El significado político de estas declaraciones es claro: Irán no se encuentra aislado internacionalmente. Aunque EEUU y sus aliados poseen importantes instrumentos de presión económica y militar, gran parte de Asia, África y otras regiones del Sur Global continúan reconociendo la legitimidad y soberanía del Estado iraní. Desde esta perspectiva, la OCS se presenta como un espacio donde los países pueden coordinar posiciones comunes independientes de la agenda de Washington o Bruselas.

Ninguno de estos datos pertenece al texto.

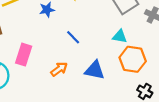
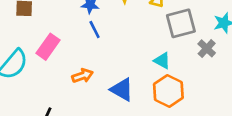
blue line: (73, 37) -> (95, 29), moved

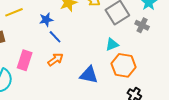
cyan triangle: (162, 61) -> (112, 44), turned -32
orange arrow: (82, 76) -> (55, 60), moved

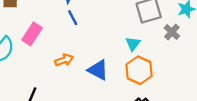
cyan triangle: (112, 44) -> (133, 44), turned -48
orange arrow: (55, 60) -> (64, 60), moved

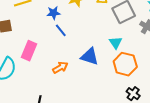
blue triangle: (98, 70) -> (90, 57), moved

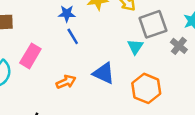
cyan triangle: (116, 43) -> (135, 47), moved

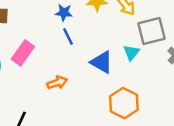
blue triangle: (104, 73) -> (102, 62), moved
orange hexagon: (146, 88) -> (124, 103), moved

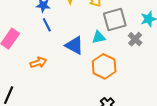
cyan triangle: (131, 53) -> (99, 37), turned 40
orange hexagon: (124, 103) -> (104, 66), moved

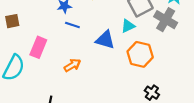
blue line: (47, 25) -> (72, 25), turned -32
gray cross: (135, 39) -> (166, 20), size x1.5

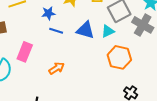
blue triangle: (105, 40) -> (85, 30), moved

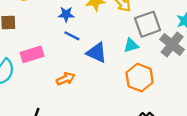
blue triangle: (85, 30) -> (97, 53), moved
pink rectangle: (25, 52) -> (32, 54), turned 42

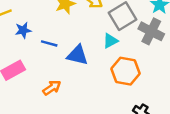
blue star: (66, 14) -> (23, 30), moved

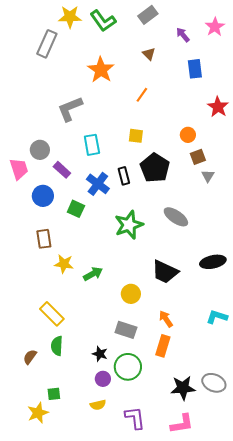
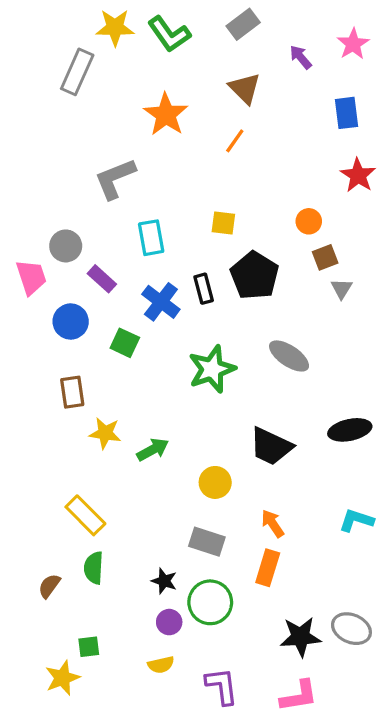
brown triangle: (149, 54) -> (245, 88), size x1.5
blue rectangle: (195, 69) -> (347, 113), moved
orange line: (142, 95) -> (235, 141), moved

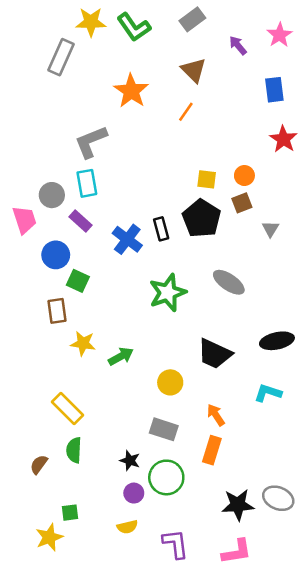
yellow square: (223, 223) -> (207, 179), moved
cyan rectangle: (151, 238) -> (87, 183), moved
brown square: (325, 257) -> (242, 203), moved
green square: (125, 343) -> (78, 281), moved
cyan L-shape: (356, 520) -> (268, 393), moved

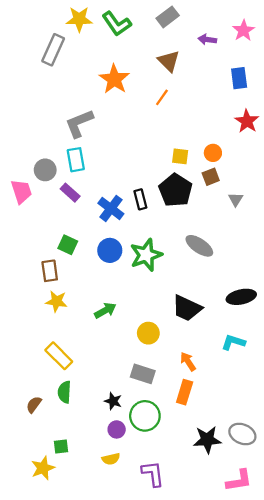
purple arrow: (238, 45) -> (207, 40), turned -42
blue circle: (56, 255) -> (110, 250), moved
yellow star: (83, 343) -> (57, 301), moved
pink L-shape: (237, 552) -> (239, 480), moved

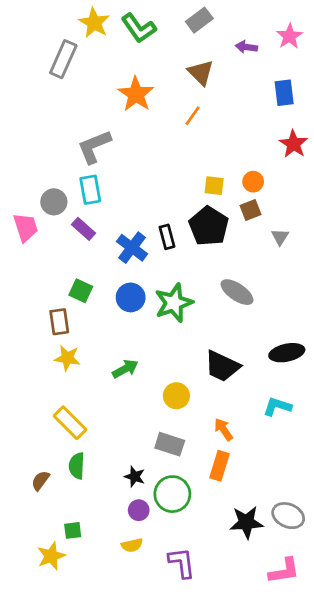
yellow star: (79, 19) -> (94, 23), turned 30

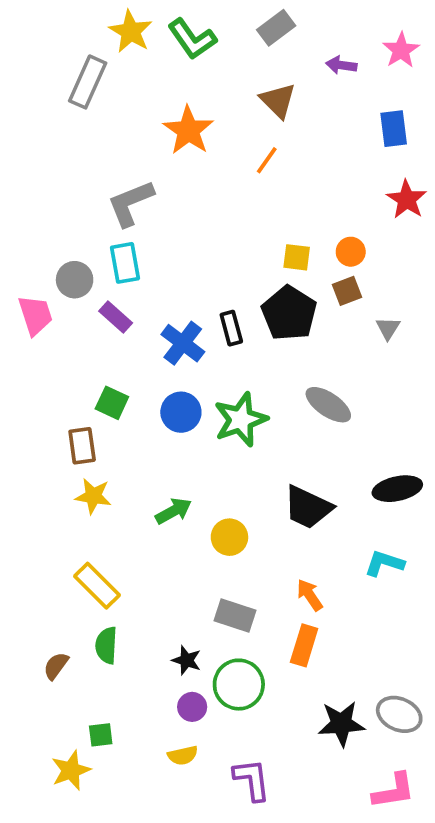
yellow circle: (176, 396) -> (229, 537), moved

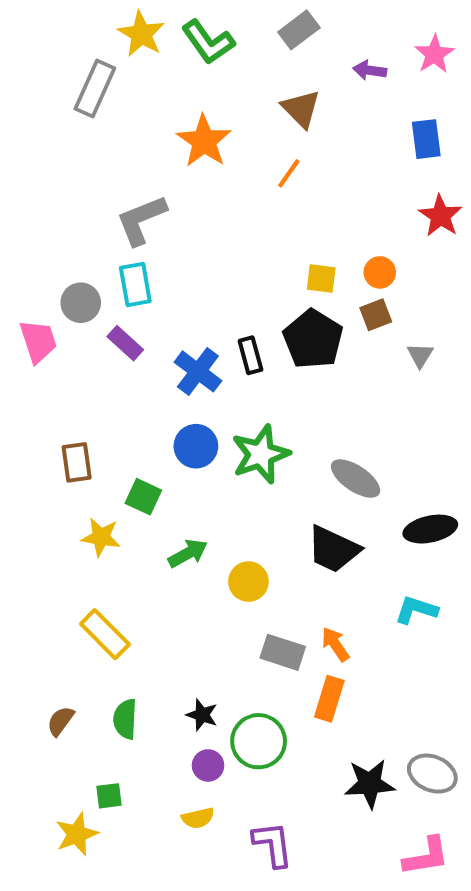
green square: (112, 403) -> (143, 497), moved
gray ellipse: (328, 405) -> (356, 479), moved
brown rectangle: (82, 446) -> (77, 462), moved
gray rectangle: (235, 615) -> (283, 652), moved
green semicircle: (106, 645) -> (125, 719), moved

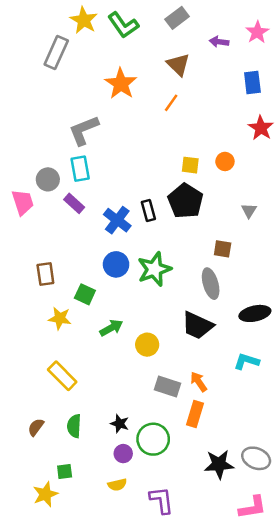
brown square: (376, 315) -> (223, 249), moved, turned 30
gray ellipse: (356, 479) -> (211, 284), turned 40

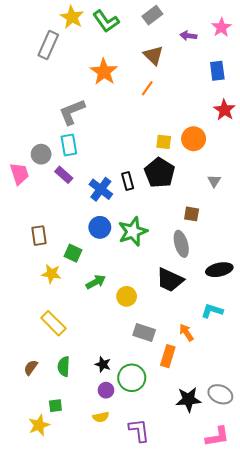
orange circle: (225, 161) -> (194, 139), size x1.5
orange arrow: (199, 382) -> (186, 332), moved

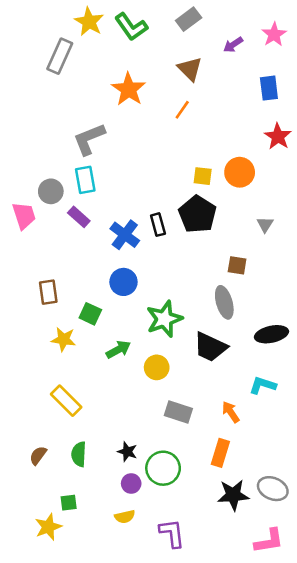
purple arrow: (188, 36) -> (233, 45), turned -42
green star: (133, 231) -> (164, 319), moved
orange rectangle: (168, 356) -> (220, 453), moved

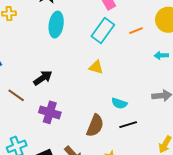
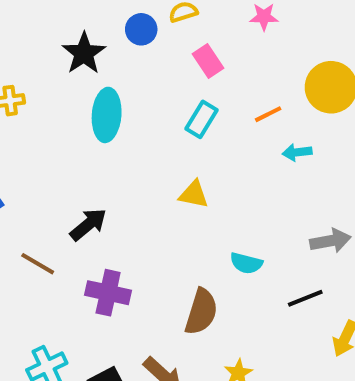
cyan rectangle: (103, 30) -> (201, 119), size x0.7
cyan arrow: (161, 55) -> (297, 152), moved
black line: (128, 125) -> (305, 298), moved

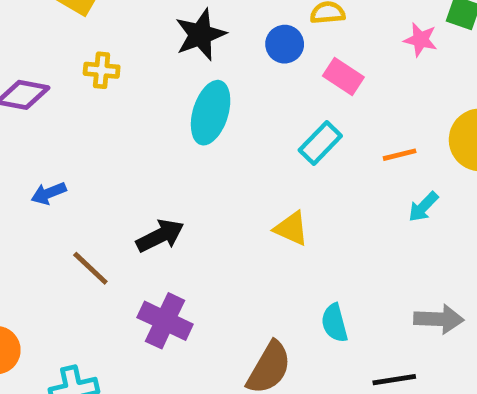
blue circle: (141, 29) -> (285, 44), moved
pink rectangle: (208, 61) -> (343, 76), turned -36
cyan arrow: (297, 152) -> (423, 207), turned -52
cyan semicircle: (246, 263) -> (334, 323), turned 48

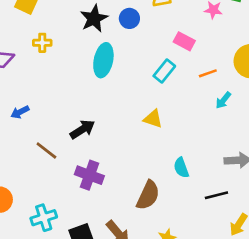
blue circle: (285, 44) -> (129, 18), moved
pink rectangle: (343, 76) -> (184, 41), moved

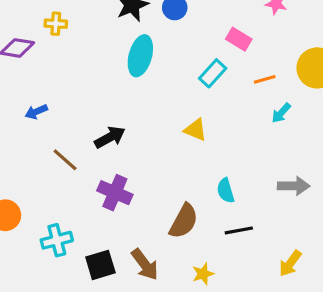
yellow cross: (42, 43) -> (56, 24), moved
black line: (216, 195) -> (239, 230), moved

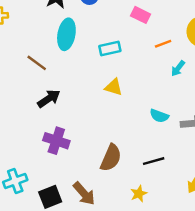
cyan rectangle: (213, 73) -> (110, 48), moved, turned 40
brown line: (65, 160) -> (37, 63), moved
cyan semicircle: (226, 191) -> (159, 116), moved, turned -48
yellow star: (203, 274) -> (139, 194), moved

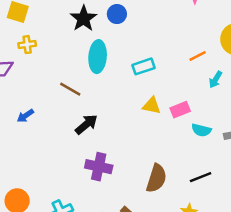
pink rectangle: (141, 15) -> (180, 110), moved, turned -42

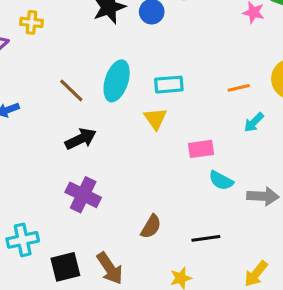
cyan ellipse: (98, 57) -> (117, 81), moved
yellow triangle: (152, 106) -> (155, 119), moved, turned 30
brown semicircle: (156, 178) -> (151, 227), size x0.7

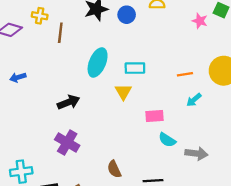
brown line: (71, 90) -> (60, 33), moved, turned 48
brown semicircle: (151, 227) -> (114, 169), turned 120

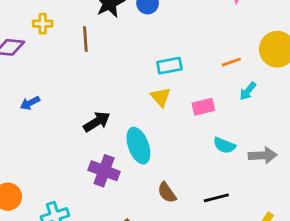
brown line: (60, 33) -> (85, 39), moved
cyan ellipse: (98, 62) -> (138, 146), moved, turned -32
pink rectangle: (154, 116) -> (203, 107), moved

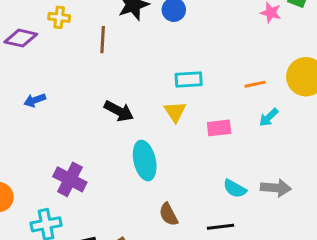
black arrow: (97, 122) -> (119, 111), moved, turned 52
cyan semicircle: (224, 145) -> (235, 189), moved
purple cross: (104, 171) -> (70, 179), moved

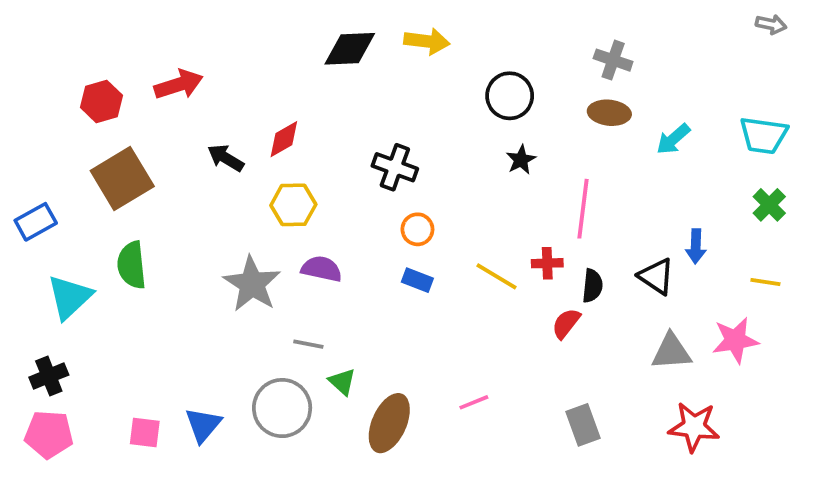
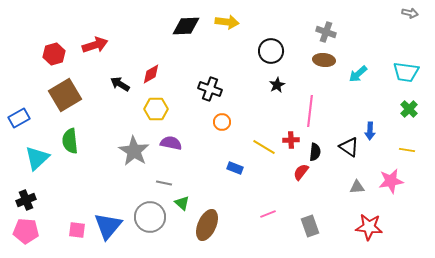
blue rectangle: (417, 280) -> (235, 168), moved
gray triangle: (671, 352) -> (357, 187), size x0.7
pink line: (474, 402) -> (268, 214), moved
blue triangle: (203, 425) -> (108, 226), size x1.4

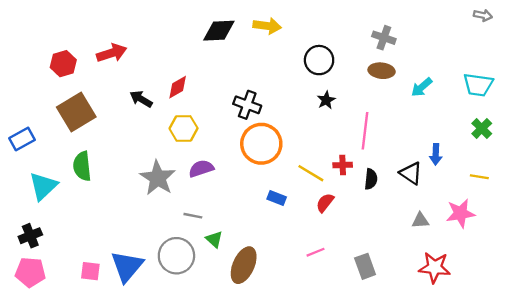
orange circle: (222, 122) -> (261, 144), size x2.0
purple semicircle: (171, 143) -> (201, 169), turned -30
red semicircle: (301, 172) -> (325, 203), moved

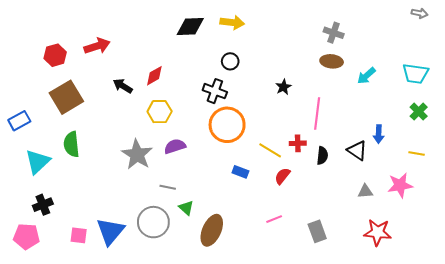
black circle: (319, 60) -> (230, 61), moved, size x0.7
black cross: (30, 236) -> (43, 205), moved

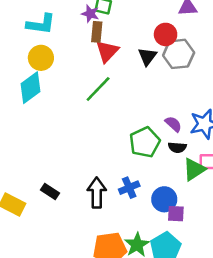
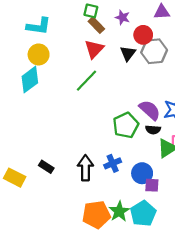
purple star: (90, 14) -> (122, 17), moved
brown rectangle: (97, 32) -> (96, 25), moved, turned -49
purple semicircle: (173, 124) -> (150, 110), size x1.5

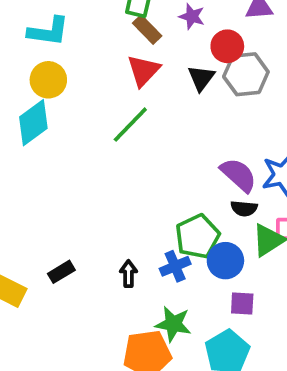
green pentagon: (126, 125) -> (197, 236), moved
black rectangle: (46, 167) -> (61, 272), turned -64
black arrow: (85, 168) -> (128, 274), size x0.6
blue circle: (142, 173) -> (225, 261), moved
green star: (119, 211) -> (173, 324), moved, turned -30

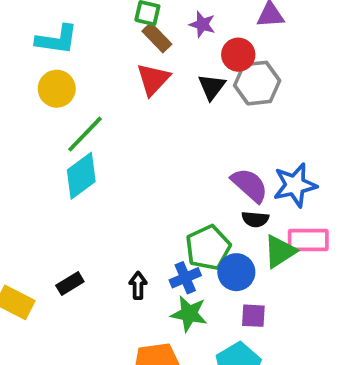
cyan diamond: (33, 123) -> (81, 176), moved
green line: (130, 125) -> (85, 134), moved
green star: (173, 324) -> (189, 314), moved

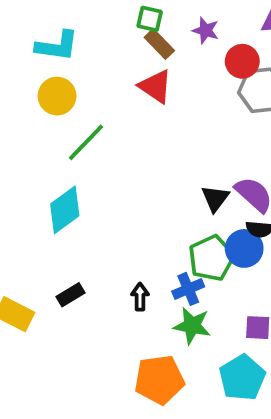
red triangle: (153, 79) -> (155, 86), turned -39
black triangle: (212, 87) -> (215, 198), moved
cyan diamond: (81, 176) -> (65, 210), moved
blue circle: (236, 272) -> (244, 248), moved

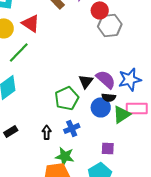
red triangle: (155, 86) -> (31, 23), moved
green pentagon: (211, 258) -> (67, 98), moved
green star: (192, 326) -> (65, 156), moved

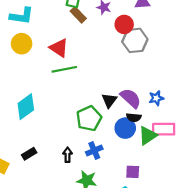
red triangle: (31, 23) -> (59, 48), moved
green line: (19, 52) -> (64, 69), moved, turned 35
blue star: (130, 79) -> (156, 98), size x0.6

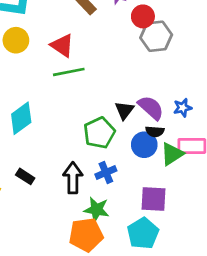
black rectangle: (29, 154) -> (25, 176), turned 64
black arrow: (68, 155) -> (73, 178), size x1.6
purple square: (133, 172) -> (153, 199), size x1.5

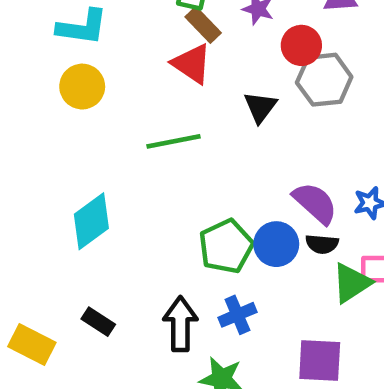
red triangle: (62, 46) -> (192, 64), moved
black triangle: (124, 110) -> (260, 107), moved
blue circle: (144, 145) -> (276, 244), moved

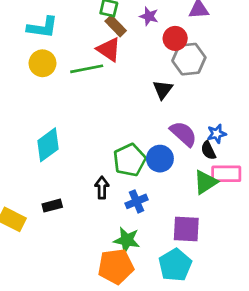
black triangle: (260, 107) -> (163, 90), moved
green line: (174, 141) -> (87, 69), moved
black semicircle: (322, 244) -> (208, 150), moved, turned 60
black rectangle: (98, 322) -> (52, 206), turned -48
black arrow: (180, 324) -> (102, 188), moved, size x0.7

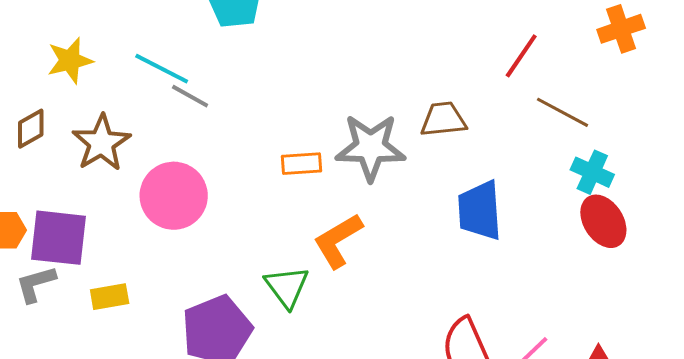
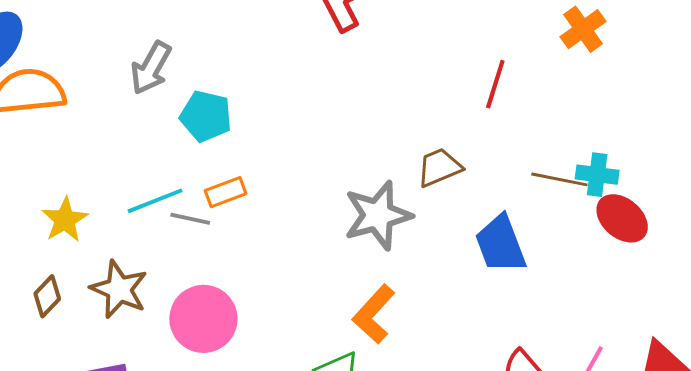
cyan line: (162, 69) -> (155, 201), turned -32
brown line: (563, 112) -> (559, 179), moved
orange rectangle: (302, 164) -> (226, 192), moved

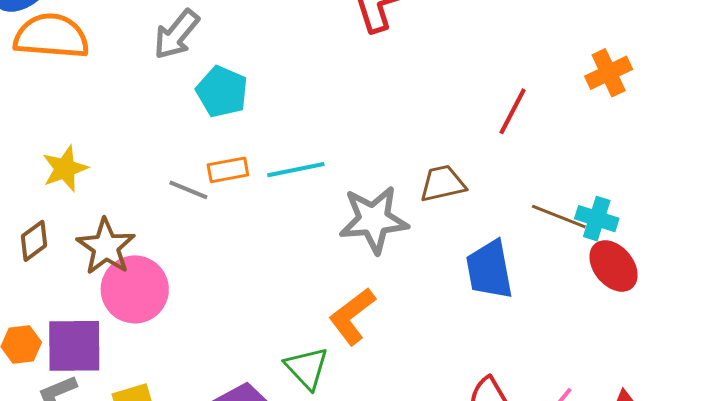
cyan line: (155, 201) -> (296, 170), moved
pink circle: (203, 319) -> (135, 289), moved

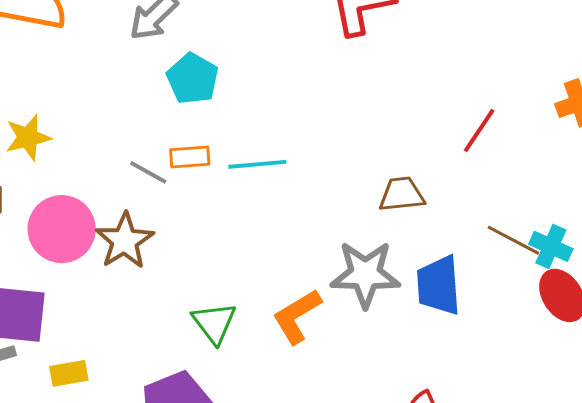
gray star: (374, 220) -> (365, 274), moved
brown star: (106, 247) -> (125, 241), moved
pink circle: (135, 289) -> (62, 229), moved
green triangle: (307, 368) -> (214, 323), moved

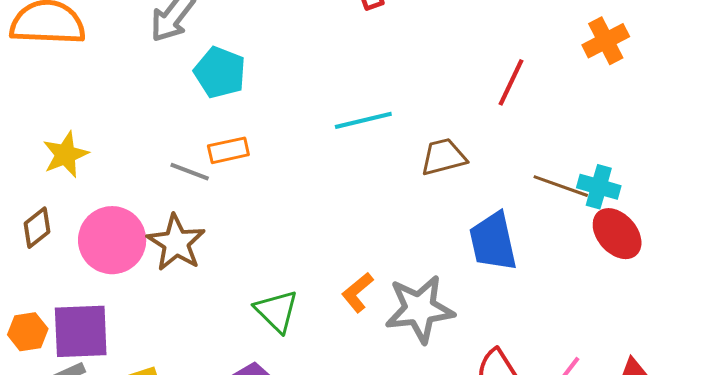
cyan line: (257, 164) -> (363, 120), moved
gray star: (365, 274) -> (420, 309), moved
orange L-shape: (297, 316) -> (357, 292), size x0.7

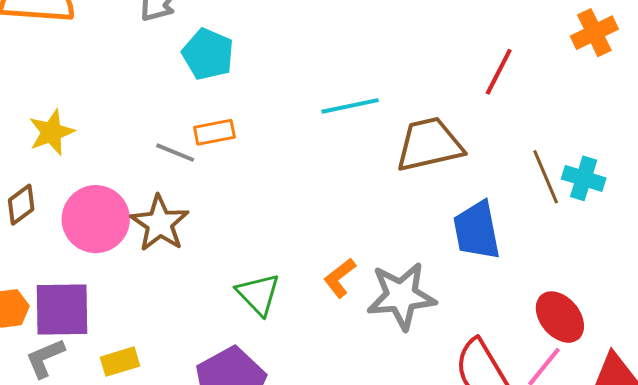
brown trapezoid: (444, 157) -> (429, 144), size x1.5
brown line: (561, 186) -> (546, 177), turned 46
red ellipse: (617, 234) -> (560, 317), moved

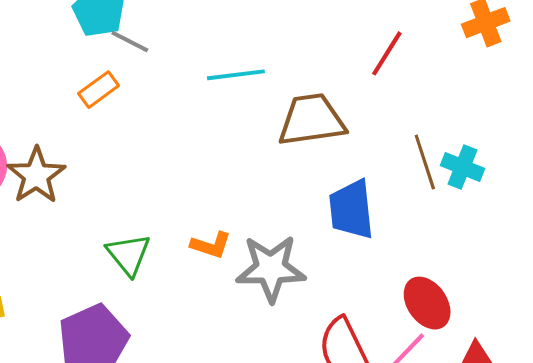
orange rectangle: (214, 132) -> (99, 90), turned -30
gray line: (175, 153) -> (130, 42), moved
orange L-shape: (340, 278) -> (211, 245), turned -129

Otro tema relevante fue el papel de la organización frente a los desafíos económicos de los países en desarrollo. Naciones altamente endeudadas, como Sri Lanka, enfrentan serias limitaciones porque gran parte de sus ingresos públicos se destinan al pago de intereses y obligaciones financieras. En ese contexto, iniciativas discutidas dentro de la OCS, como la creación de mecanismos de financiamiento para el desarrollo, el aumento del comercio en monedas nacionales y la reducción de la dependencia del dólar estadounidense, podrían ofrecer nuevas oportunidades para estas economías.
La OCS refleja el desplazamiento gradual del centro de gravedad de la economía mundial hacia Asia y el surgimiento de nuevos mecanismos de coordinación internacional. Aunque todavía enfrenta importantes desafíos institucionales y políticos, representa una plataforma cada vez más influyente en la construcción de un orden internacional multipolar.